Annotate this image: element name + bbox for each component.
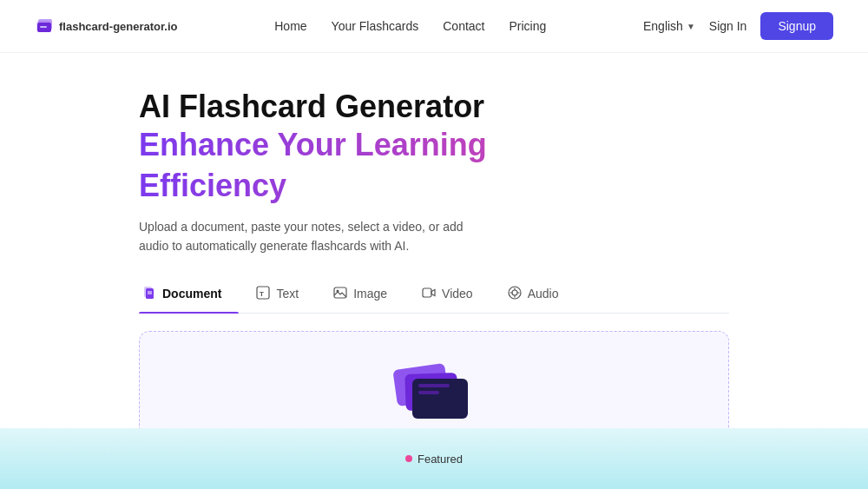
- nav-contact[interactable]: Contact: [443, 19, 484, 33]
- content-tabs: Document T Text Image Video: [139, 277, 729, 314]
- nav-pricing[interactable]: Pricing: [510, 19, 547, 33]
- nav-home[interactable]: Home: [274, 19, 306, 33]
- tab-audio-label: Audio: [528, 287, 559, 301]
- svg-rect-3: [40, 26, 47, 28]
- document-icon: [142, 286, 156, 302]
- svg-rect-12: [423, 288, 431, 297]
- audio-icon: [508, 286, 522, 302]
- headline-static: AI Flashcard Generator: [139, 88, 729, 125]
- main-content: AI Flashcard Generator Enhance Your Lear…: [0, 53, 868, 489]
- main-nav: Home Your Flashcards Contact Pricing: [274, 19, 546, 33]
- upload-illustration: [395, 367, 473, 427]
- language-selector[interactable]: English ▼: [643, 19, 695, 33]
- video-icon: [422, 286, 436, 302]
- headline-gradient: Enhance Your Learning Efficiency: [139, 125, 729, 207]
- sign-in-button[interactable]: Sign In: [709, 19, 747, 33]
- svg-point-14: [512, 290, 517, 295]
- image-icon: [333, 286, 347, 302]
- featured-dot-icon: [405, 455, 412, 462]
- signup-button[interactable]: Signup: [760, 12, 833, 40]
- tab-image-label: Image: [353, 287, 387, 301]
- header-actions: English ▼ Sign In Signup: [643, 12, 833, 40]
- card-line-1: [418, 384, 450, 387]
- tab-document-label: Document: [162, 287, 221, 301]
- svg-rect-10: [334, 287, 346, 298]
- language-label: English: [643, 19, 683, 33]
- featured-label: Featured: [418, 453, 463, 466]
- logo-text: flashcard-generator.io: [59, 20, 178, 33]
- nav-flashcards[interactable]: Your Flashcards: [332, 19, 419, 33]
- card-line-2: [418, 391, 439, 394]
- site-header: flashcard-generator.io Home Your Flashca…: [0, 0, 868, 53]
- text-icon: T: [256, 286, 270, 302]
- tab-image[interactable]: Image: [330, 277, 404, 313]
- tab-document[interactable]: Document: [139, 277, 239, 313]
- tab-text-label: Text: [276, 287, 299, 301]
- logo-icon: [35, 17, 54, 36]
- tab-text[interactable]: T Text: [253, 277, 316, 313]
- tab-video[interactable]: Video: [418, 277, 490, 313]
- featured-section: Featured: [0, 428, 868, 489]
- hero-subtitle: Upload a document, paste your notes, sel…: [139, 217, 469, 256]
- tab-audio[interactable]: Audio: [504, 277, 576, 313]
- logo[interactable]: flashcard-generator.io: [35, 17, 178, 36]
- svg-text:T: T: [260, 290, 264, 298]
- tab-video-label: Video: [442, 287, 473, 301]
- chevron-down-icon: ▼: [687, 22, 695, 31]
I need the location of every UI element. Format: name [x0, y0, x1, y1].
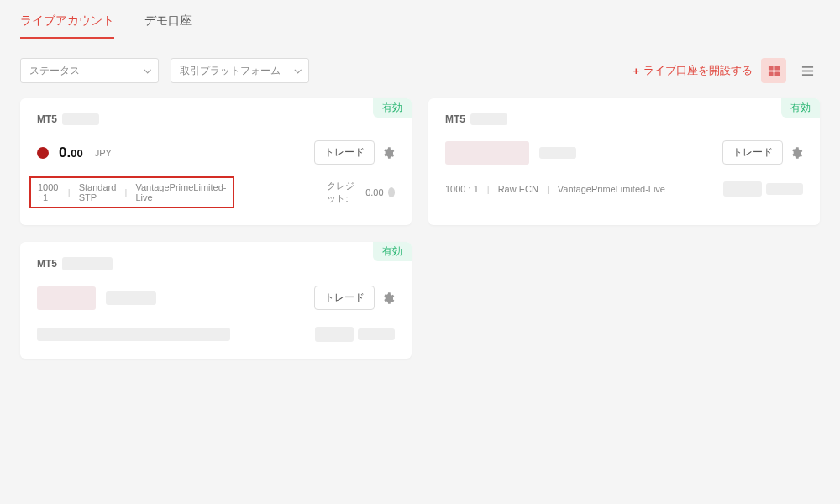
plus-icon: +	[633, 65, 639, 77]
account-card: 有効 MT5 トレード	[20, 242, 412, 359]
account-tabs: ライブアカウント デモ口座	[20, 0, 820, 39]
account-card: 有効 MT5 0.00 JPY トレード 1000 : 1 | Standard…	[20, 98, 412, 225]
credit-value: 0.00	[365, 187, 383, 197]
leverage-label: 1000 : 1	[38, 182, 60, 202]
redacted-balance	[445, 141, 529, 165]
platform-label: MT5	[37, 113, 57, 125]
platform-dropdown-label: 取引プラットフォーム	[180, 64, 281, 78]
status-badge: 有効	[373, 242, 412, 261]
trade-button[interactable]: トレード	[314, 286, 375, 310]
grid-icon	[768, 65, 780, 77]
trade-button[interactable]: トレード	[314, 140, 375, 165]
redacted-info	[37, 328, 230, 341]
cards-container: 有効 MT5 0.00 JPY トレード 1000 : 1 | Standard…	[20, 98, 820, 359]
filter-row: ステータス 取引プラットフォーム + ライブ口座を開設する	[20, 58, 820, 83]
svg-rect-1	[774, 65, 780, 70]
svg-rect-3	[774, 71, 780, 76]
open-live-account-button[interactable]: + ライブ口座を開設する	[633, 63, 753, 78]
platform-dropdown[interactable]: 取引プラットフォーム	[171, 58, 309, 83]
chevron-down-icon	[294, 66, 301, 73]
list-icon	[801, 65, 814, 77]
server-label: VantagePrimeLimited-Live	[135, 182, 226, 202]
redacted-credit-extra	[766, 183, 803, 195]
redacted-balance-extra	[106, 291, 156, 305]
account-type-label: Raw ECN	[498, 184, 538, 194]
svg-rect-4	[801, 66, 812, 67]
redacted-credit	[723, 181, 762, 197]
svg-rect-0	[768, 65, 773, 70]
redacted-balance	[37, 286, 96, 310]
redacted-credit	[315, 327, 354, 342]
platform-label: MT5	[37, 258, 57, 270]
credit-label: クレジット:	[327, 180, 361, 205]
trade-button[interactable]: トレード	[722, 140, 783, 165]
account-type-label: Standard STP	[79, 182, 117, 202]
redacted-balance-extra	[539, 147, 576, 159]
status-badge: 有効	[781, 98, 820, 118]
open-live-account-label: ライブ口座を開設する	[643, 63, 753, 78]
svg-rect-6	[801, 74, 812, 76]
platform-label: MT5	[445, 113, 465, 125]
tab-live[interactable]: ライブアカウント	[20, 13, 114, 39]
server-label: VantagePrimeLimited-Live	[558, 184, 665, 194]
status-badge: 有効	[373, 98, 412, 118]
balance-status-dot	[37, 147, 49, 159]
tab-demo[interactable]: デモ口座	[144, 13, 192, 39]
svg-rect-2	[768, 71, 773, 76]
svg-rect-5	[801, 70, 812, 71]
view-grid-button[interactable]	[761, 58, 786, 83]
redacted-credit-extra	[358, 328, 395, 340]
account-card: 有効 MT5 トレード 1000 : 1 | Raw ECN | Vantage…	[428, 98, 820, 225]
highlighted-account-info: 1000 : 1 | Standard STP | VantagePrimeLi…	[29, 176, 234, 208]
currency-label: JPY	[95, 148, 112, 158]
status-dropdown-label: ステータス	[29, 64, 80, 78]
info-icon[interactable]	[388, 187, 395, 197]
redacted-account-id	[470, 113, 507, 125]
chevron-down-icon	[144, 66, 150, 73]
status-dropdown[interactable]: ステータス	[20, 58, 159, 83]
redacted-account-id	[62, 113, 99, 125]
gear-icon[interactable]	[381, 146, 395, 160]
view-list-button[interactable]	[795, 58, 820, 83]
gear-icon[interactable]	[790, 146, 803, 160]
balance-value: 0.00	[59, 144, 83, 161]
redacted-account-id	[62, 257, 113, 270]
gear-icon[interactable]	[381, 291, 395, 305]
leverage-label: 1000 : 1	[445, 184, 479, 194]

==================================================

All lines of the listing holding the string "Home" must be returned, copied as they stand.

→ **SOLVED PROBLEM**
- nav-home[interactable]: Home: [274, 19, 306, 33]
- main-nav: Home Your Flashcards Contact Pricing: [274, 19, 546, 33]
- site-header: flashcard-generator.io Home Your Flashca…: [0, 0, 868, 53]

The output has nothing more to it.